**ABOUT THIS EXERCISE:** For the data below, give again exactly the lines from the one containing "Answer in <instances>...</instances>." through the one containing "Wrap output in", both ends included, and no others.
EXTRACTED DATA START
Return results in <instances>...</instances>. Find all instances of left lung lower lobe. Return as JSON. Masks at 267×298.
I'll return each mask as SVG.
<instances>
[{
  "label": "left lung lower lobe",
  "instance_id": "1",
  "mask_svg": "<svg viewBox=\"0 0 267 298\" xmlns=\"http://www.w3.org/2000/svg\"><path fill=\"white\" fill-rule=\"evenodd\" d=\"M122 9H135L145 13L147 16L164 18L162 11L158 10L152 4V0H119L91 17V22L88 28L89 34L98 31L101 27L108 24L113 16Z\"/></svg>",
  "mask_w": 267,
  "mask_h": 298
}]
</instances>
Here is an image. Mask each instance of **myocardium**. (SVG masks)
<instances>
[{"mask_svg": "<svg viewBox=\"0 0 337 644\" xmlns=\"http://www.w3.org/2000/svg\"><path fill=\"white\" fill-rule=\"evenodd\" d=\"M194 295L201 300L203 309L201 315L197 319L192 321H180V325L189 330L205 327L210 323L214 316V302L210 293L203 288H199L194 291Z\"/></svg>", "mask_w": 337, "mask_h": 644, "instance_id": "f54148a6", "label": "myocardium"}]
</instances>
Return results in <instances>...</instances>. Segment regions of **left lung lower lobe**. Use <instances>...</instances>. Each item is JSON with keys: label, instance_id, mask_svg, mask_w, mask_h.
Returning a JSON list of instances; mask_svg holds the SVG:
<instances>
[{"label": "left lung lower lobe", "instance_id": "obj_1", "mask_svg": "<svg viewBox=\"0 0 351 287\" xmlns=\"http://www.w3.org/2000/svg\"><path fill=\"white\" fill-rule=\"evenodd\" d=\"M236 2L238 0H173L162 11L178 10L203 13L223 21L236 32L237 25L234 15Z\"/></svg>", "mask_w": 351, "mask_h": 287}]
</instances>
EXTRACTED DATA END
EXTRACTED DATA START
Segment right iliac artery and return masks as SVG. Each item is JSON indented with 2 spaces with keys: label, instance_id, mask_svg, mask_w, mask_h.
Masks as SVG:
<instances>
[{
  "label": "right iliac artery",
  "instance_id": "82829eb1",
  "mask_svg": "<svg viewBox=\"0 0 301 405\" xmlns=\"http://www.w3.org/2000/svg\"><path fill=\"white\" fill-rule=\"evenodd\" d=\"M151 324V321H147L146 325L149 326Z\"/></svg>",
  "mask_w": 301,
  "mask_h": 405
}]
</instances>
EXTRACTED DATA END
EXTRACTED DATA START
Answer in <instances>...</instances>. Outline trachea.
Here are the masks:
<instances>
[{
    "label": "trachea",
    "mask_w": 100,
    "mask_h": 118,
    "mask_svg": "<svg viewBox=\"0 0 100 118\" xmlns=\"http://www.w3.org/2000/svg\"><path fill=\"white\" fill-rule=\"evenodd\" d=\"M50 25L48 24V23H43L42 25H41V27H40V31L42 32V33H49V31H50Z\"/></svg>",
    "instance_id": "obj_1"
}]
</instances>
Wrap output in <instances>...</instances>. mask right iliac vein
EXTRACTED DATA END
**RESULT:**
Answer in <instances>...</instances>. Outline trachea.
Here are the masks:
<instances>
[{
    "label": "trachea",
    "mask_w": 100,
    "mask_h": 118,
    "mask_svg": "<svg viewBox=\"0 0 100 118\" xmlns=\"http://www.w3.org/2000/svg\"><path fill=\"white\" fill-rule=\"evenodd\" d=\"M50 25L48 24V23H43L42 25H41V27H40V31L42 32V33H49V31H50Z\"/></svg>",
    "instance_id": "obj_1"
}]
</instances>
Wrap output in <instances>...</instances>. mask right iliac vein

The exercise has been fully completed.